The issue of sex or gender discrimination in the industry made big news in 2012, when Ellen Pao, a former partner at the California venture capital firm of Kleiner, Perkins, Caufield and Byers, sued her former firm for gender discrimination, claiming that the firm pays and promotes men more than women, excludes women from key meetings, and fails to respond to reports of sexual harassment in the workplace. Since Pao filed her lawsuit, many more women have filed similar claims, and Pao’s attorney says he has seen an increase in gender discrimination claims based on violations of state and federal laws governing maternity and disability leave. Interestingly, Sheryl Sandberg’s book, Lean In: Women, Work, and the Will to Lead, has been credited with increasing demand letters from female employees of technology companies, who claim their employers unfairly denied them promotions. The figures seem to support the claims. According to the Institute for Women’s Policy Research, which analyzed data from the Bureau of Labor Statistics, in 2012, only 20 percent of software developers were female, earning 18 percent less than their male counterparts. On the other hand, the data also shows that the labor pool itself is male dominated, making it difficult to hire women in the industry: In 2010, women made up 57 percent of college graduates, but only 18 percent of computer and information science degrees.
Since 2010, technology companies have also been on heightened alert for age discrimination claims. That year, the California Supreme Court reversed a lower court’s grant of summary judgment to Google in a case filed by 54-year-old employee Brian Reid who alleged he was fired because of his age. Reid claimed his supervisor and other employees called him an “old man” and “old fuddy duddy.” The Supreme Court found that the remarks could be evidence of discrimination.

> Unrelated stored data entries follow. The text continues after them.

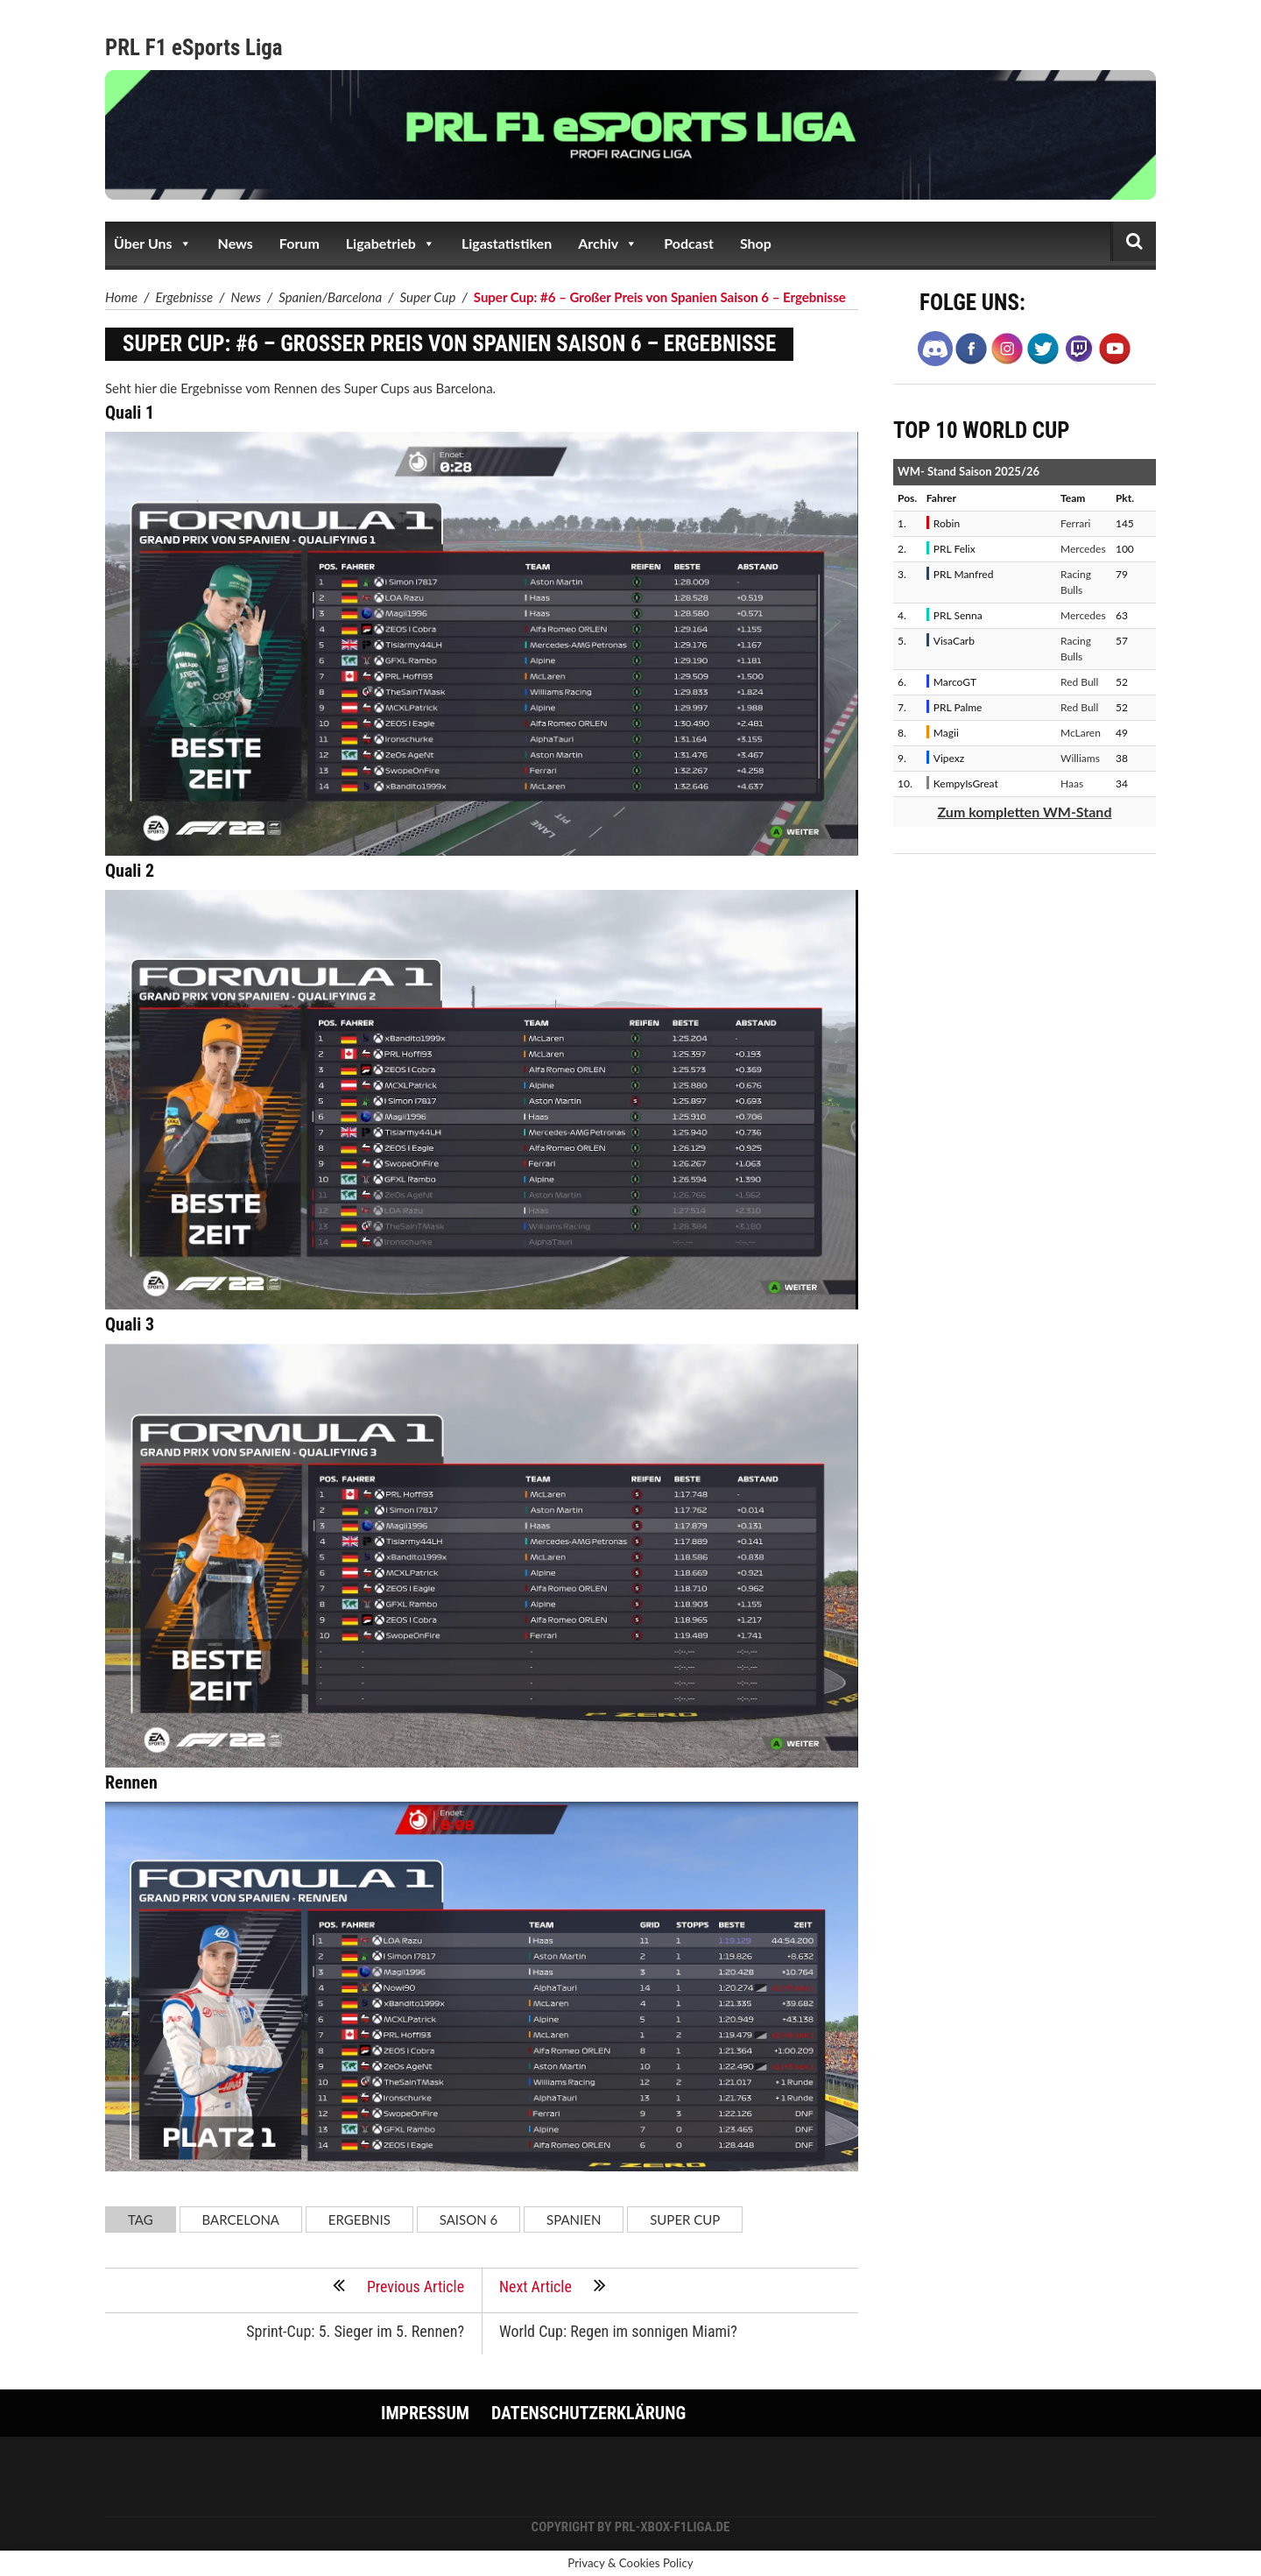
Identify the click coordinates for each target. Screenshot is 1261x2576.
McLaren (1080, 732)
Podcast (689, 243)
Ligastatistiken (506, 243)
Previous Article (398, 2285)
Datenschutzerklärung (588, 2412)
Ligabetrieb (390, 243)
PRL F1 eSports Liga (194, 47)
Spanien (573, 2219)
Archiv (608, 243)
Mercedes (1083, 548)
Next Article (553, 2285)
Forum (299, 243)
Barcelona (241, 2219)
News (235, 243)
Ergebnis (359, 2219)
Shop (755, 243)
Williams (1080, 758)
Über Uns (153, 243)
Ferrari (1075, 523)
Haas (1071, 783)
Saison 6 (468, 2219)
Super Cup (685, 2219)
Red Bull (1079, 681)
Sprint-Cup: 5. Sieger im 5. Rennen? (355, 2330)
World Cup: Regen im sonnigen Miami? (618, 2330)
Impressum (425, 2412)
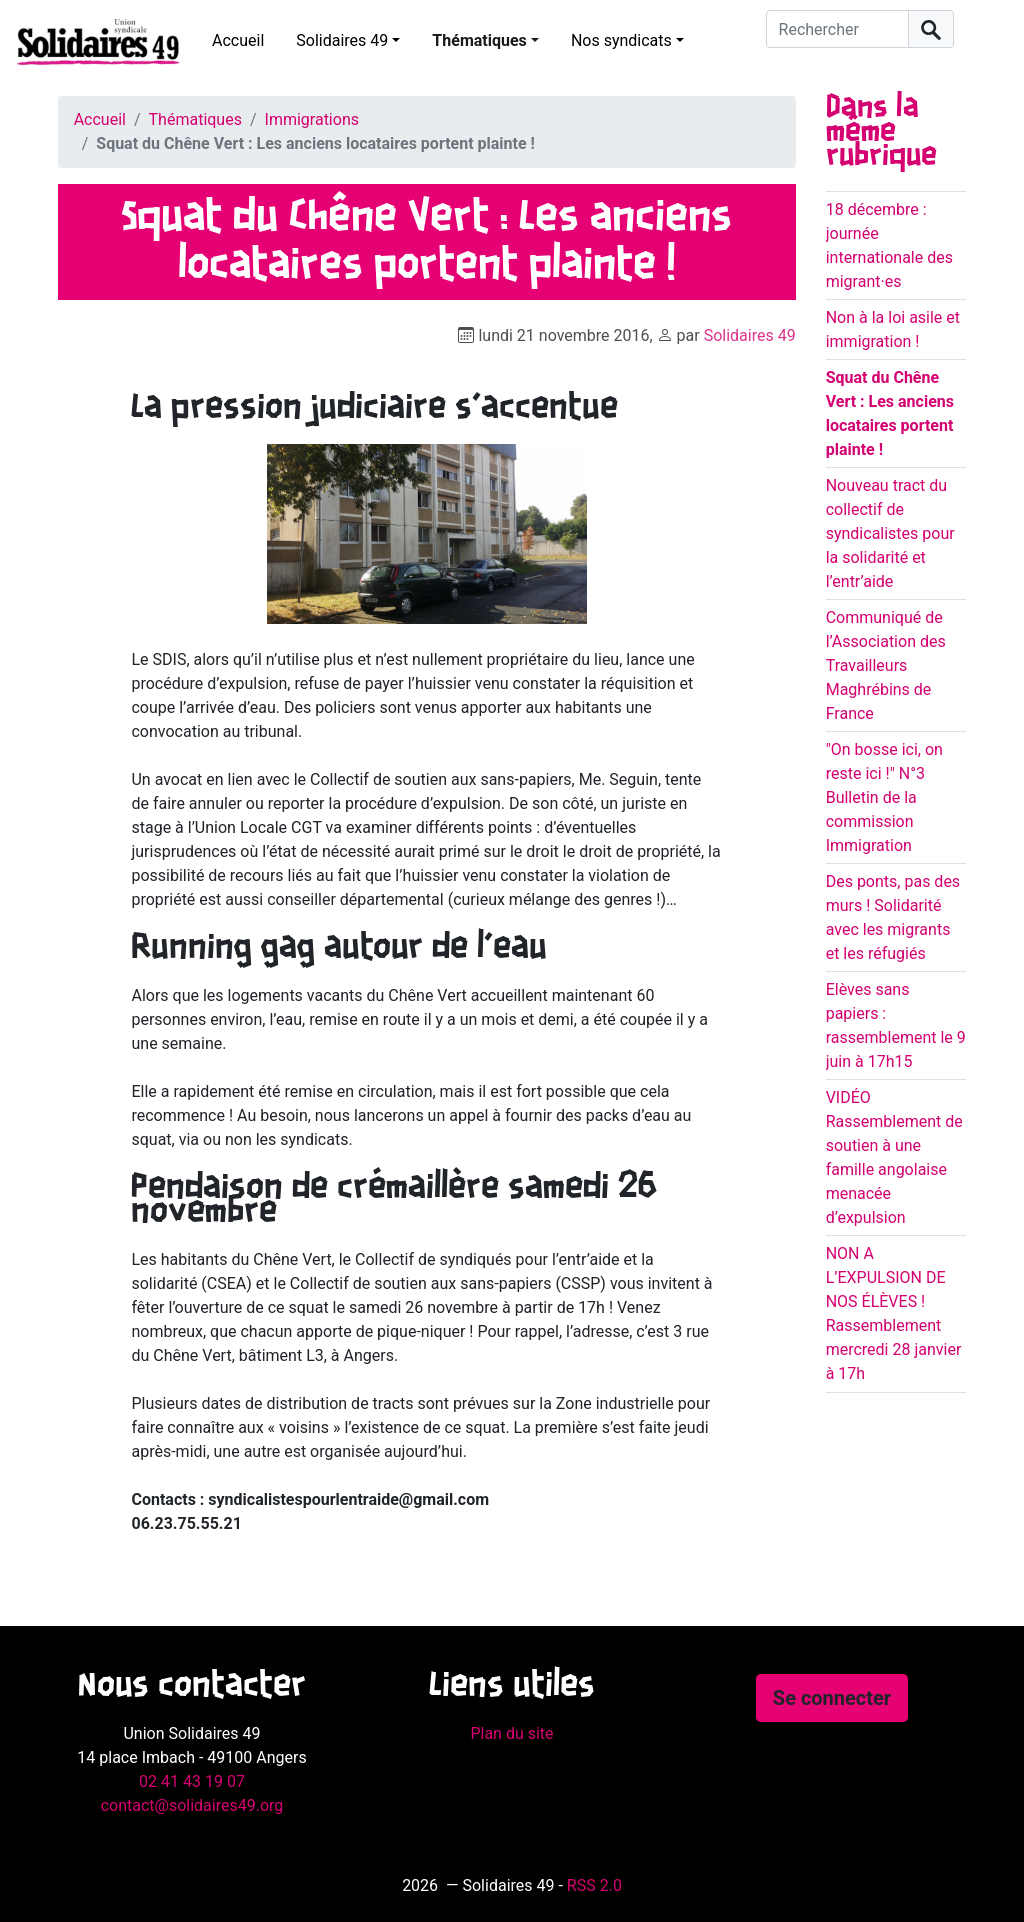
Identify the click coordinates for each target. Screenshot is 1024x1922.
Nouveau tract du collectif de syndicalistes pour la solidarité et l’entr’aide (890, 533)
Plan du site (511, 1733)
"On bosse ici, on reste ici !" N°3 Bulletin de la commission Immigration (884, 797)
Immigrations (312, 119)
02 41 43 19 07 (192, 1781)
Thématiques (479, 40)
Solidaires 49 (342, 40)
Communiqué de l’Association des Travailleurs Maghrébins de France (886, 665)
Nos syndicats (621, 40)
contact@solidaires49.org (192, 1805)
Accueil (238, 40)
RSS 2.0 (594, 1885)
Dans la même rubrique (881, 132)
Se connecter (832, 1698)
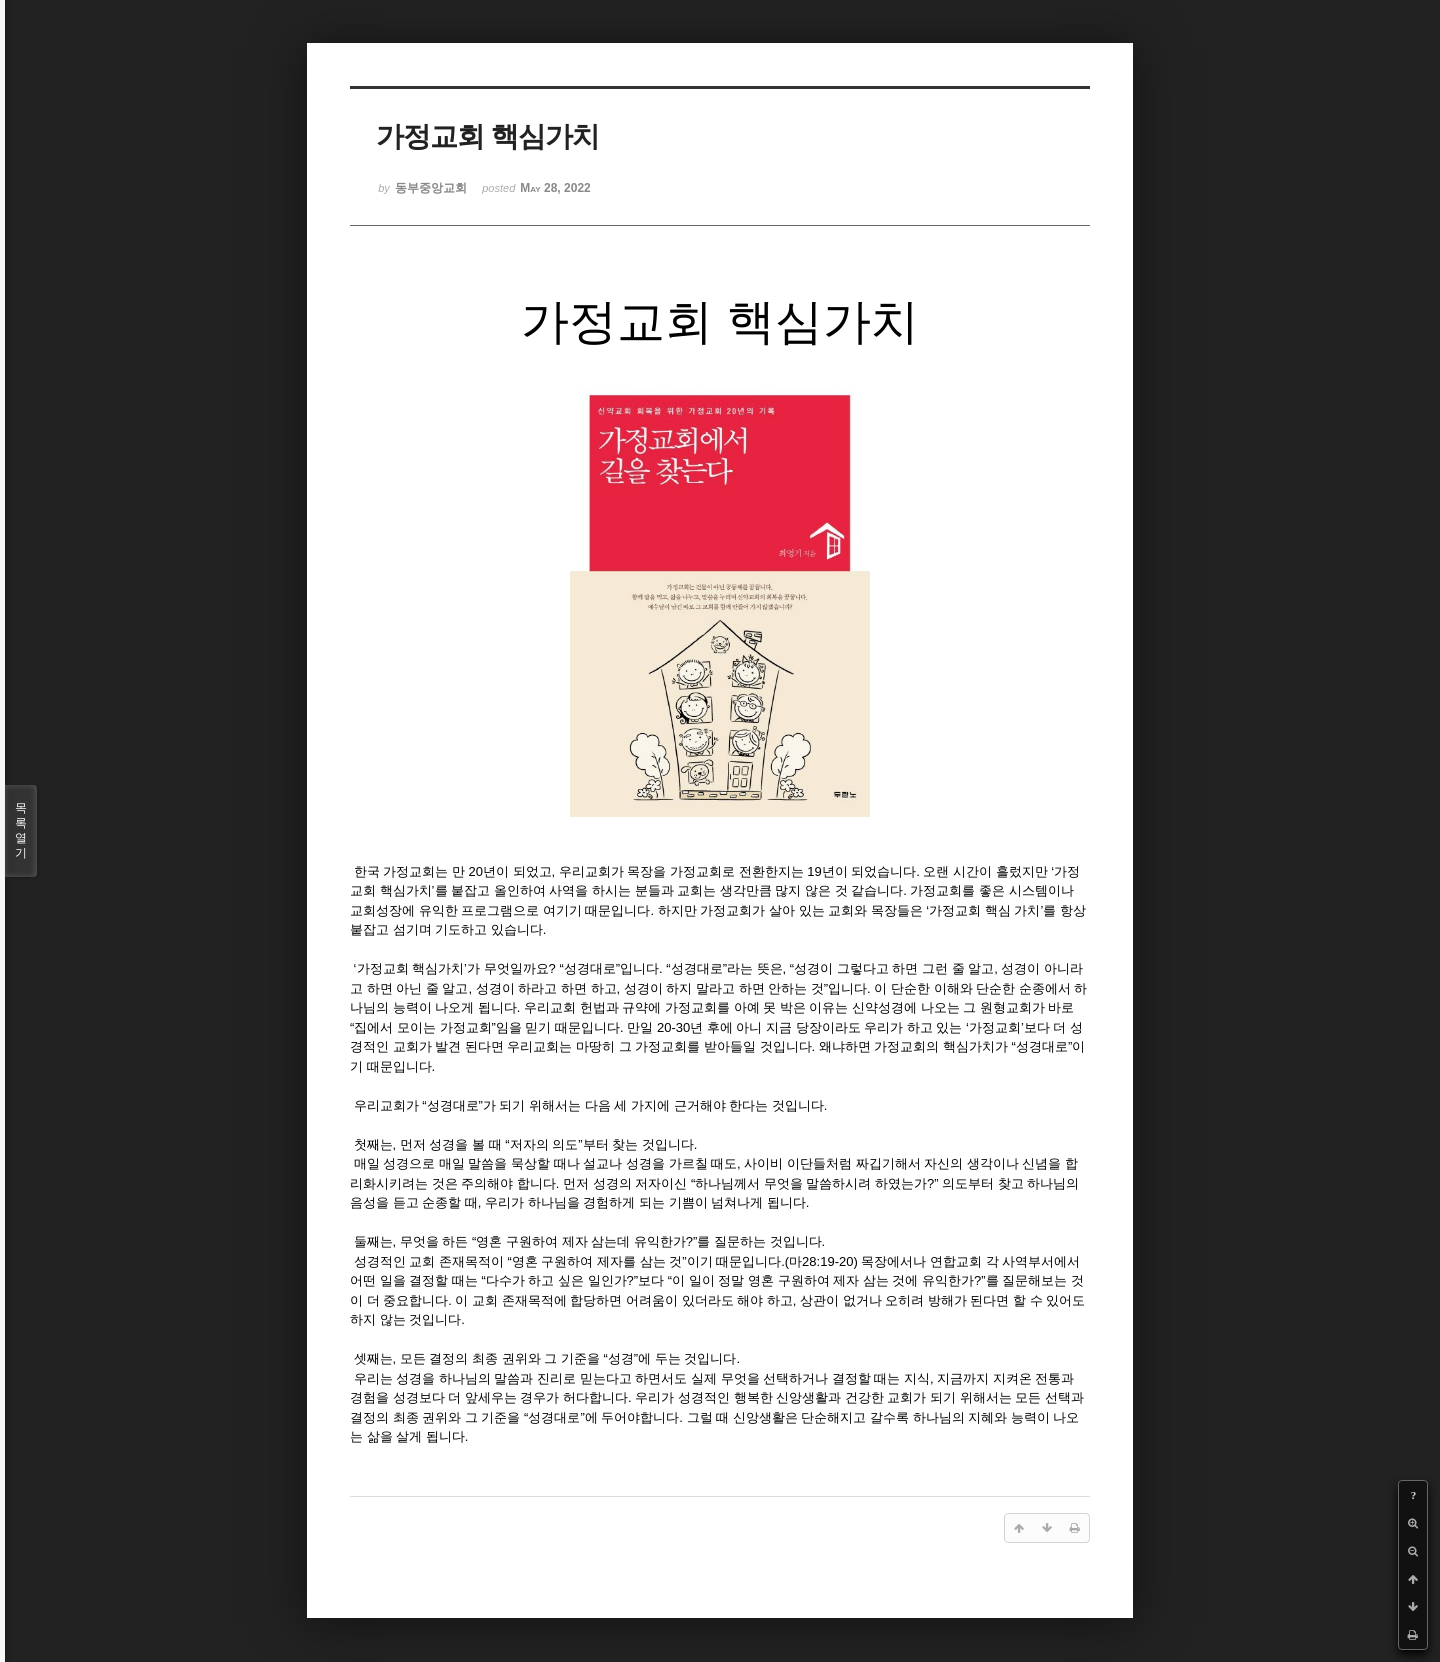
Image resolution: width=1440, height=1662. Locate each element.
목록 (21, 831)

Several weeks ago, we discussed the sexual harassment claims against San Diego Mayor Bob Filner and the importance of employee training, and noted that the startup graveyard is littered with promising enterprises that were destroyed by the misconduct of a single, new employee. Juries continually award multi-million dollar verdicts in those cases and the large verdicts are not reserved solely for sexual harassment claims; the same is true when startups are faced with the types of discrimination claims discussed above, many of which may be brought in retaliation for termination. Thus, it is imperative that startup companies not only train their employees, but also establish written employee policies/handbooks, and if such policies are already in place, examine them to ensure that they are up to date with current laws and relevant to the company environment. It is also essential for startups to establish and maintain employee records so that all unwanted behavior and/or poor performance is documented. Taking these proactive steps can minimize exposure to the types of lawsuits that can devastate a startup.